● BRIEF: Among the entries below, how many lines hold "ترافل"? Only the number is wanted.

● DATASET EXTRACT:
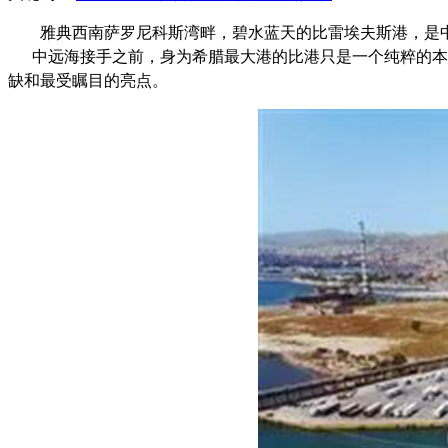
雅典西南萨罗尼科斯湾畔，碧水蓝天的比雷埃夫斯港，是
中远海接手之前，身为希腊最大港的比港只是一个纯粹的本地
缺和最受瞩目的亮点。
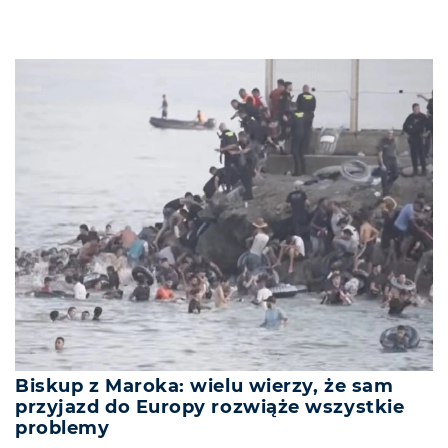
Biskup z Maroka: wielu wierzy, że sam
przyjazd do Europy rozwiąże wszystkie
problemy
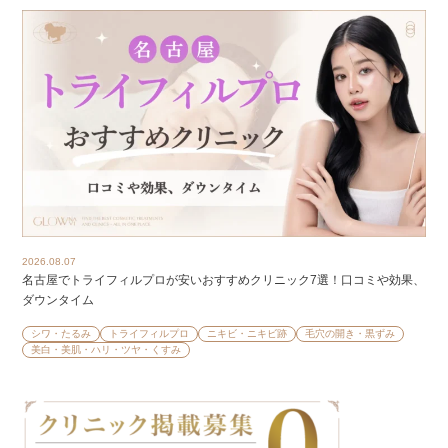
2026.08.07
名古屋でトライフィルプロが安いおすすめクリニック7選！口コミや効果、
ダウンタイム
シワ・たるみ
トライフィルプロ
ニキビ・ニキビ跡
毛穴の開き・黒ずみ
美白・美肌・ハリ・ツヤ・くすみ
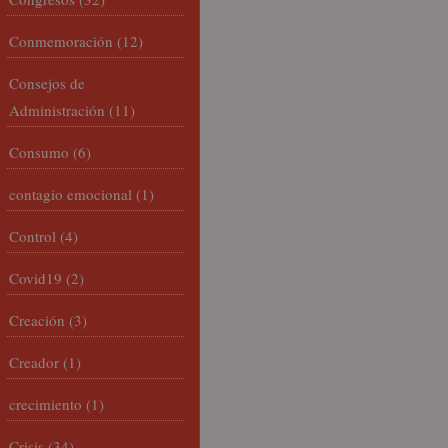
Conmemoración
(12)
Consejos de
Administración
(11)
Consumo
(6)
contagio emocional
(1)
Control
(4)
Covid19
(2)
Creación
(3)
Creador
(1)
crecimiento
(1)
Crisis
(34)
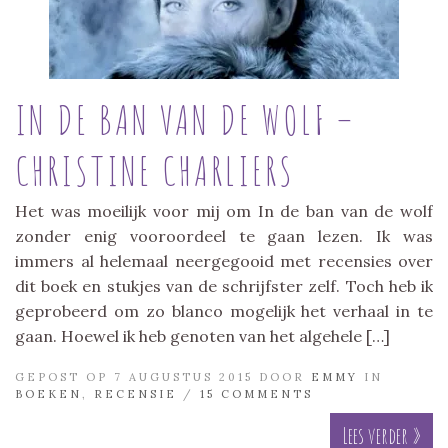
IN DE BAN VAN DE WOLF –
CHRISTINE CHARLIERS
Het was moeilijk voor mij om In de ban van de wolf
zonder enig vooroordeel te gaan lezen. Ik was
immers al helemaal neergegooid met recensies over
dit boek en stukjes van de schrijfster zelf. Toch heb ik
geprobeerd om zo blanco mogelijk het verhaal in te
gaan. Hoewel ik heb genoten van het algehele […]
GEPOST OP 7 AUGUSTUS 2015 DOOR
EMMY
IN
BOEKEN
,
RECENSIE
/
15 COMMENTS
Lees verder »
...
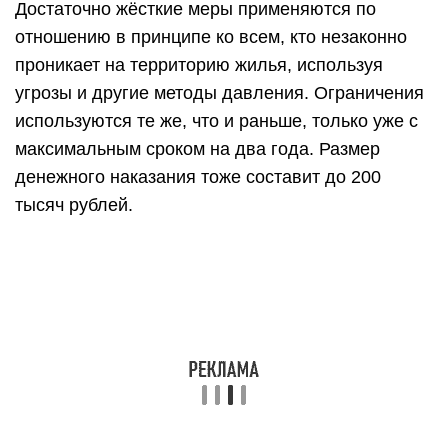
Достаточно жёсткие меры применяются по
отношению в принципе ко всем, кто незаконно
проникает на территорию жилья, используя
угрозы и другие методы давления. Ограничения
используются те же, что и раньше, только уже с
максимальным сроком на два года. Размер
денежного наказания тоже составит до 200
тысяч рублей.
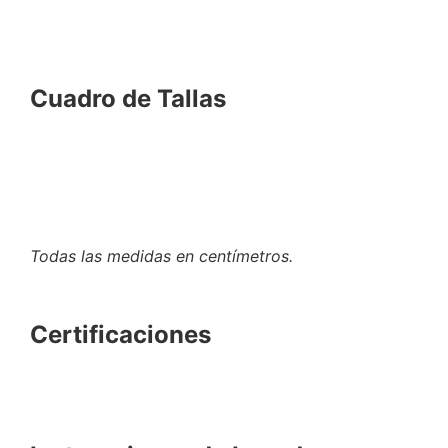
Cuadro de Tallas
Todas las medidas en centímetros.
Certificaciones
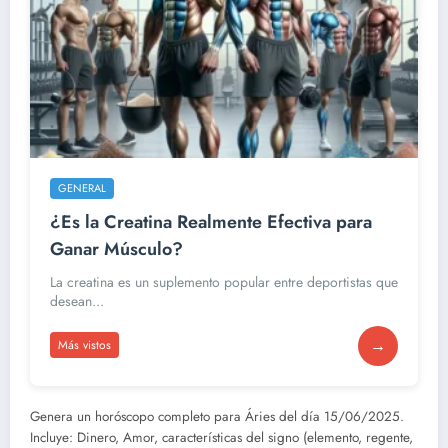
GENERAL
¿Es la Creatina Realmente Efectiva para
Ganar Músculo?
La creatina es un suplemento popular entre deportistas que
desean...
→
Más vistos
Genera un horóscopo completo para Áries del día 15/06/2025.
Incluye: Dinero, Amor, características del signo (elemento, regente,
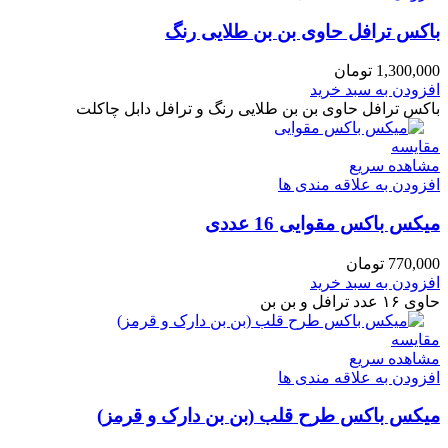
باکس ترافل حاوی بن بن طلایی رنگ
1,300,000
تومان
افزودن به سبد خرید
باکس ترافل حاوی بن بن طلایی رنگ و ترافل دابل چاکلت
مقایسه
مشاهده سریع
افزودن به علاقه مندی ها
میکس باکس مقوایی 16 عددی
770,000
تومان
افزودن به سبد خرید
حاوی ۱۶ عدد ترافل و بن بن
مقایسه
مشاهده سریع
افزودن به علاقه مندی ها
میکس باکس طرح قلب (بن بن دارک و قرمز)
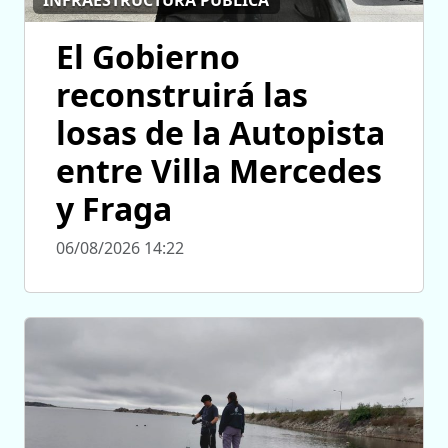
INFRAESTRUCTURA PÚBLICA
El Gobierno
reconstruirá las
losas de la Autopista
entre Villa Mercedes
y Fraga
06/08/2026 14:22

● WRITTEN RESPONSE: 3